▶ [Input records]:
§ §

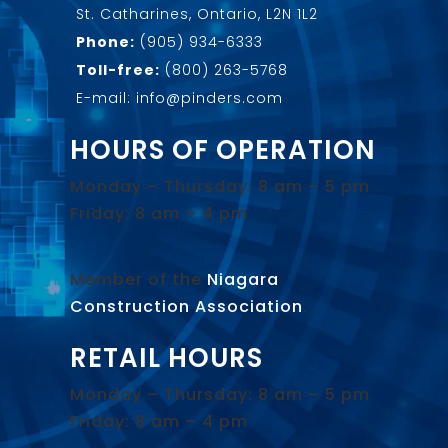
St. Catharines, Ontario, L2N 1L2
Phone:
(905) 934-6333
Toll-free:
(800) 263-5768
E-mail: info@pinders.com
HOURS OF OPERATION
Monday – Thursday: 8 am – 5 pm
Friday: 8 am – 4 pm
Member of the
Niagara
Construction Association
.
RETAIL HOURS
Monday – Thursday: 8 am – 5 pm
Friday: 8 am – 4 pm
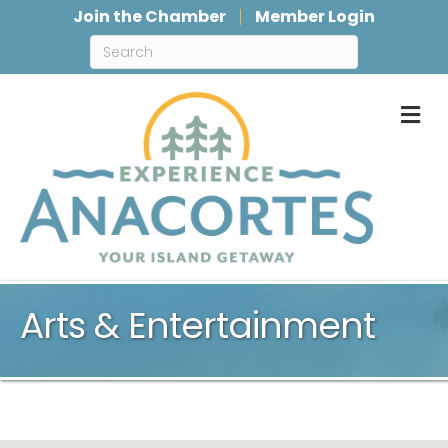
Join the Chamber
Member Login
M
Arts & Entertainment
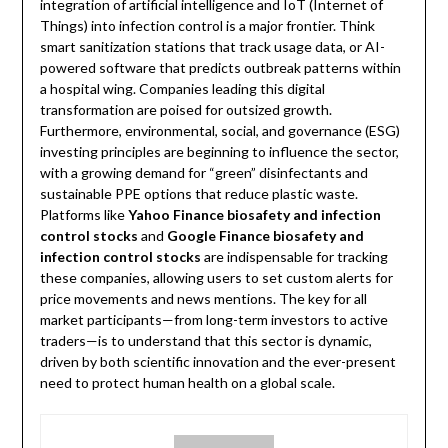
integration of artificial intelligence and IoT (Internet of
Things) into infection control is a major frontier. Think
smart sanitization stations that track usage data, or AI-
powered software that predicts outbreak patterns within
a hospital wing. Companies leading this digital
transformation are poised for outsized growth.
Furthermore, environmental, social, and governance (ESG)
investing principles are beginning to influence the sector,
with a growing demand for “green” disinfectants and
sustainable PPE options that reduce plastic waste.
Platforms like
Yahoo Finance biosafety and infection
control stocks
and
Google Finance biosafety and
infection control stocks
are indispensable for tracking
these companies, allowing users to set custom alerts for
price movements and news mentions. The key for all
market participants—from long-term investors to active
traders—is to understand that this sector is dynamic,
driven by both scientific innovation and the ever-present
need to protect human health on a global scale.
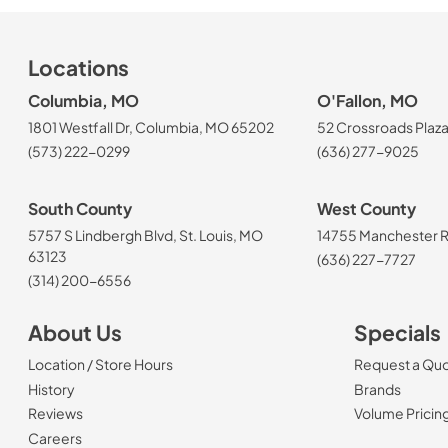
Locations
Columbia, MO
O'Fallon, MO
1801 Westfall Dr, Columbia, MO 65202
52 Crossroads Plaza
(573) 222-0299
(636) 277-9025
South County
West County
5757 S Lindbergh Blvd, St. Louis, MO
14755 Manchester Rd
63123
(636) 227-7727
(314) 200-6556
About Us
Specials
Location / Store Hours
Request a Qu
History
Brands
Reviews
Volume Pricin
(Opens in a new tab)
Careers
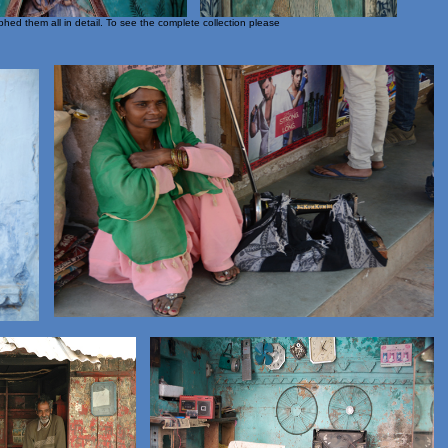
hed them all in detail. To see the complete collection please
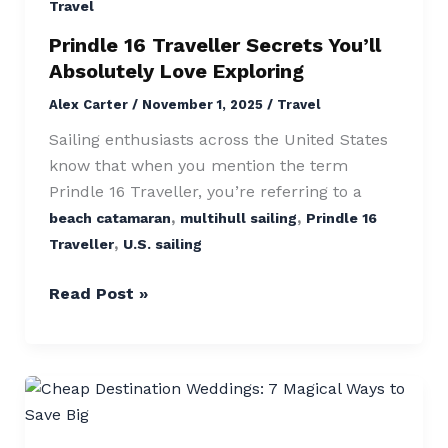
Secrets
Travel
You’ll
Prindle 16 Traveller Secrets You’ll
Absolutely
Absolutely Love Exploring
Love
Alex Carter
/
November 1, 2025
/
Travel
Exploring
Sailing enthusiasts across the United States
know that when you mention the term
Prindle 16 Traveller, you’re referring to a
,
,
beach catamaran
multihull sailing
Prindle 16
,
Traveller
U.S. sailing
Read Post »
Cheap
Destination
Weddings:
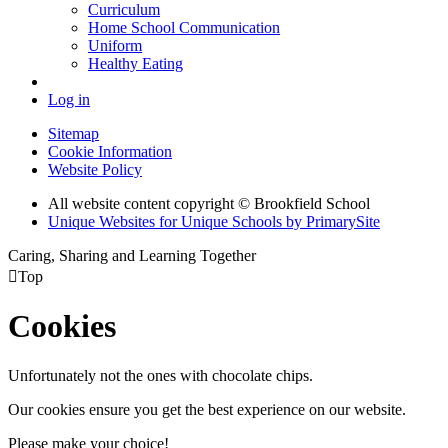
Curriculum
Home School Communication
Uniform
Healthy Eating
Log in
Sitemap
Cookie Information
Website Policy
All website content copyright © Brookfield School
Unique Websites for Unique Schools by PrimarySite
Caring, Sharing and Learning Together

Top
Cookies
Unfortunately not the ones with chocolate chips.
Our cookies ensure you get the best experience on our website.
Please make your choice!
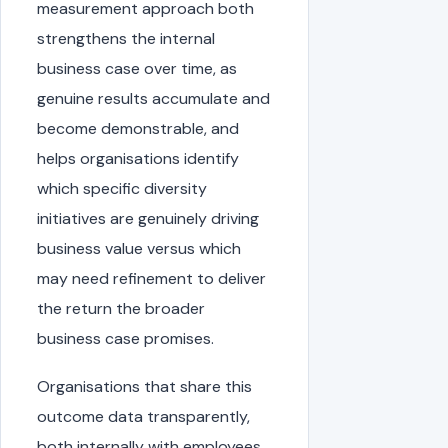
measurement approach both
strengthens the internal
business case over time, as
genuine results accumulate and
become demonstrable, and
helps organisations identify
which specific diversity
initiatives are genuinely driving
business value versus which
may need refinement to deliver
the return the broader
business case promises.
Organisations that share this
outcome data transparently,
both internally with employees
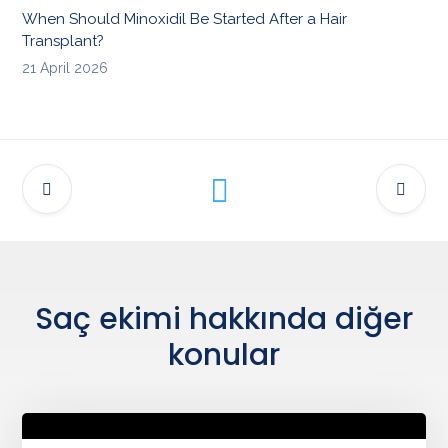
When Should Minoxidil Be Started After a Hair
Transplant?
21 April 2026
Saç ekimi hakkında diğer
konular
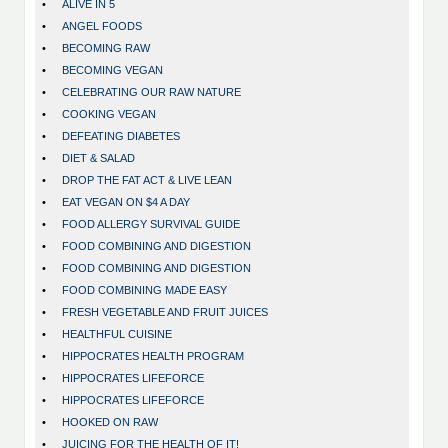
•
ALIVE IN 5
•
ANGEL FOODS
•
BECOMING RAW
•
BECOMING VEGAN
•
CELEBRATING OUR RAW NATURE
•
COOKING VEGAN
•
DEFEATING DIABETES
•
DIET & SALAD
•
DROP THE FAT ACT & LIVE LEAN
•
EAT VEGAN ON $4 A DAY
•
FOOD ALLERGY SURVIVAL GUIDE
•
FOOD COMBINING AND DIGESTION
•
FOOD COMBINING AND DIGESTION
•
FOOD COMBINING MADE EASY
•
FRESH VEGETABLE AND FRUIT JUICES
•
HEALTHFUL CUISINE
•
HIPPOCRATES HEALTH PROGRAM
•
HIPPOCRATES LIFEFORCE
•
HIPPOCRATES LIFEFORCE
•
HOOKED ON RAW
•
JUICING FOR THE HEALTH OF IT!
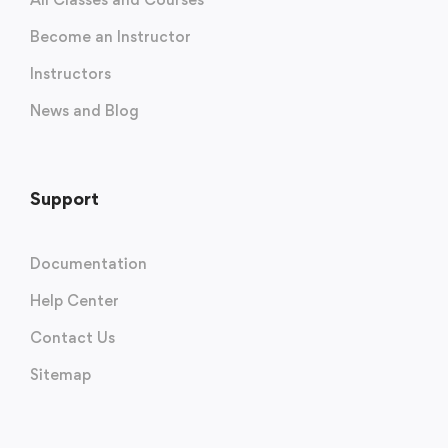
Become an Instructor
Instructors
News and Blog
Support
Documentation
Help Center
Contact Us
Sitemap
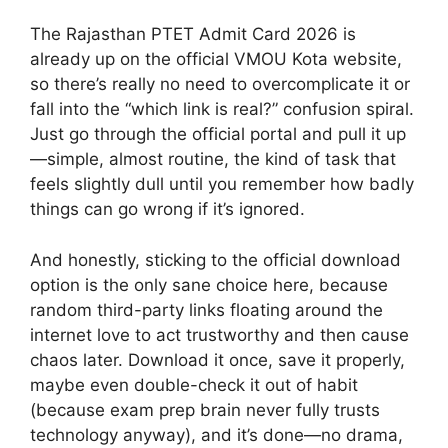
The Rajasthan PTET Admit Card 2026 is
already up on the official VMOU Kota website,
so there’s really no need to overcomplicate it or
fall into the “which link is real?” confusion spiral.
Just go through the official portal and pull it up
—simple, almost routine, the kind of task that
feels slightly dull until you remember how badly
things can go wrong if it’s ignored.
And honestly, sticking to the official download
option is the only sane choice here, because
random third-party links floating around the
internet love to act trustworthy and then cause
chaos later. Download it once, save it properly,
maybe even double-check it out of habit
(because exam prep brain never fully trusts
technology anyway), and it’s done—no drama,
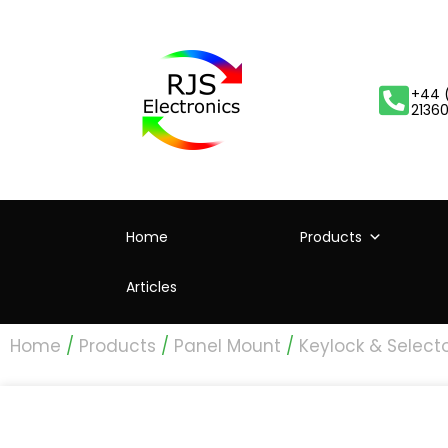
+44 
2136
Home
Products
Articles
Home
/
Products
/
Panel Mount
/
Keylock & Select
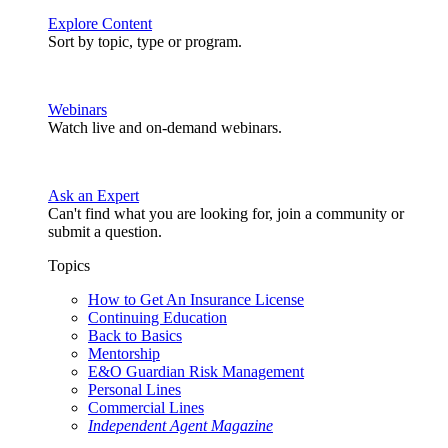
Explore Content
Sort by topic, type or program.
Webinars
Watch live and on-demand webinars.
Ask an Expert
Can't find what you are looking for, join a community or
submit a question.
Topics
How to Get An Insurance License
Continuing Education
Back to Basics
Mentorship
E&O Guardian Risk Management
Personal Lines
Commercial Lines
Independent Agent Magazine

§ §

▶ [Required work]: Take every line of the material and copy it exactly, leaving out the pictures.

▶ [Written answer]:
St. Catharines, Ontario, L2N 1L2
Phone:
(905) 934-6333
Toll-free:
(800) 263-5768
E-mail: info@pinders.com
HOURS OF OPERATION
Monday – Thursday: 8 am – 5 pm
Friday: 8 am – 4 pm
Member of the
Niagara
Construction Association
.
RETAIL HOURS
Monday – Thursday: 8 am – 5 pm
Friday: 8 am – 4 pm
Join the Chamber
Member Login
M
Arts & Entertainment
integration of artificial intelligence and IoT (Internet of
Things) into infection control is a major frontier. Think
smart sanitization stations that track usage data, or AI-
powered software that predicts outbreak patterns within
a hospital wing. Companies leading this digital
transformation are poised for outsized growth.
Furthermore, environmental, social, and governance (ESG)
investing principles are beginning to influence the sector,
with a growing demand for “green” disinfectants and
sustainable PPE options that reduce plastic waste.
Platforms like
Yahoo Finance biosafety and infection
control stocks
and
Google Finance biosafety and
infection control stocks
are indispensable for tracking
these companies, allowing users to set custom alerts for
price movements and news mentions. The key for all
market participants—from long-term investors to active
traders—is to understand that this sector is dynamic,
driven by both scientific innovation and the ever-present
need to protect human health on a global scale.
Locations
Columbia, MO
O'Fallon, MO
1801 Westfall Dr, Columbia, MO 65202
52 Crossroads Plaza
(573) 222-0299
(636) 277-9025
South County
West County
5757 S Lindbergh Blvd, St. Louis, MO
14755 Manchester Rd
63123
(636) 227-7727
(314) 200-6556
About Us
Specials
Location / Store Hours
Request a Qu
History
Brands
Reviews
Volume Pricin
(Opens in a new tab)
Careers
hed them all in detail. To see the complete collection please
Secrets
Travel
You’ll
Prindle 16 Traveller Secrets You’ll
Absolutely
Absolutely Love Exploring
Love
Alex Carter
/
November 1, 2025
/
Travel
Exploring
Sailing enthusiasts across the United States
know that when you mention the term
Prindle 16 Traveller, you’re referring to a
,
,
beach catamaran
multihull sailing
Prindle 16
,
Traveller
U.S. sailing
Read Post »
Cheap
Destination
Weddings:
Curriculum
Home School Communication
Uniform
Healthy Eating
Log in
Sitemap
Cookie Information
Website Policy
All website content copyright © Brookfield School
Unique Websites for Unique Schools by PrimarySite
Caring, Sharing and Learning Together

Top
Cookies
Unfortunately not the ones with chocolate chips.
Our cookies ensure you get the best experience on our website.
Please make your choice!
measurement approach both
strengthens the internal
business case over time, as
genuine results accumulate and
become demonstrable, and
helps organisations identify
which specific diversity
initiatives are genuinely driving
business value versus which
may need refinement to deliver
the return the broader
business case promises.
Organisations that share this
outcome data transparently,
both internally with employees
When Should Minoxidil Be Started After a Hair
Transplant?
21 April 2026
Saç ekimi hakkında diğer
konular
•
ALIVE IN 5
•
ANGEL FOODS
•
BECOMING RAW
•
BECOMING VEGAN
•
CELEBRATING OUR RAW NATURE
•
COOKING VEGAN
•
DEFEATING DIABETES
•
DIET & SALAD
•
DROP THE FAT ACT & LIVE LEAN
•
EAT VEGAN ON $4 A DAY
•
FOOD ALLERGY SURVIVAL GUIDE
•
FOOD COMBINING AND DIGESTION
•
FOOD COMBINING AND DIGESTION
•
FOOD COMBINING MADE EASY
•
FRESH VEGETABLE AND FRUIT JUICES
•
HEALTHFUL CUISINE
•
HIPPOCRATES HEALTH PROGRAM
•
HIPPOCRATES LIFEFORCE
•
HIPPOCRATES LIFEFORCE
•
HOOKED ON RAW
•
JUICING FOR THE HEALTH OF IT!
Become an Instructor
Instructors
News and Blog
Support
Documentation
Help Center
Contact Us
Sitemap
The Rajasthan PTET Admit Card 2026 is
already up on the official VMOU Kota website,
so there’s really no need to overcomplicate it or
fall into the “which link is real?” confusion spiral.
Just go through the official portal and pull it up
—simple, almost routine, the kind of task that
feels slightly dull until you remember how badly
things can go wrong if it’s ignored.
And honestly, sticking to the official download
option is the only sane choice here, because
random third-party links floating around the
internet love to act trustworthy and then cause
chaos later. Download it once, save it properly,
maybe even double-check it out of habit
(because exam prep brain never fully trusts
technology anyway), and it’s done—no drama,
+44 
2136
Home
Products
Articles
Home
/
Products
/
Panel Mount
/
Keylock & Select
Explore Content
Sort by topic, type or program.
Webinars
Watch live and on-demand webinars.
Ask an Expert
Can't find what you are looking for, join a community or
submit a question.
Topics
How to Get An Insurance License
Continuing Education
Back to Basics
Mentorship
E&O Guardian Risk Management
Personal Lines
Commercial Lines
Independent Agent Magazine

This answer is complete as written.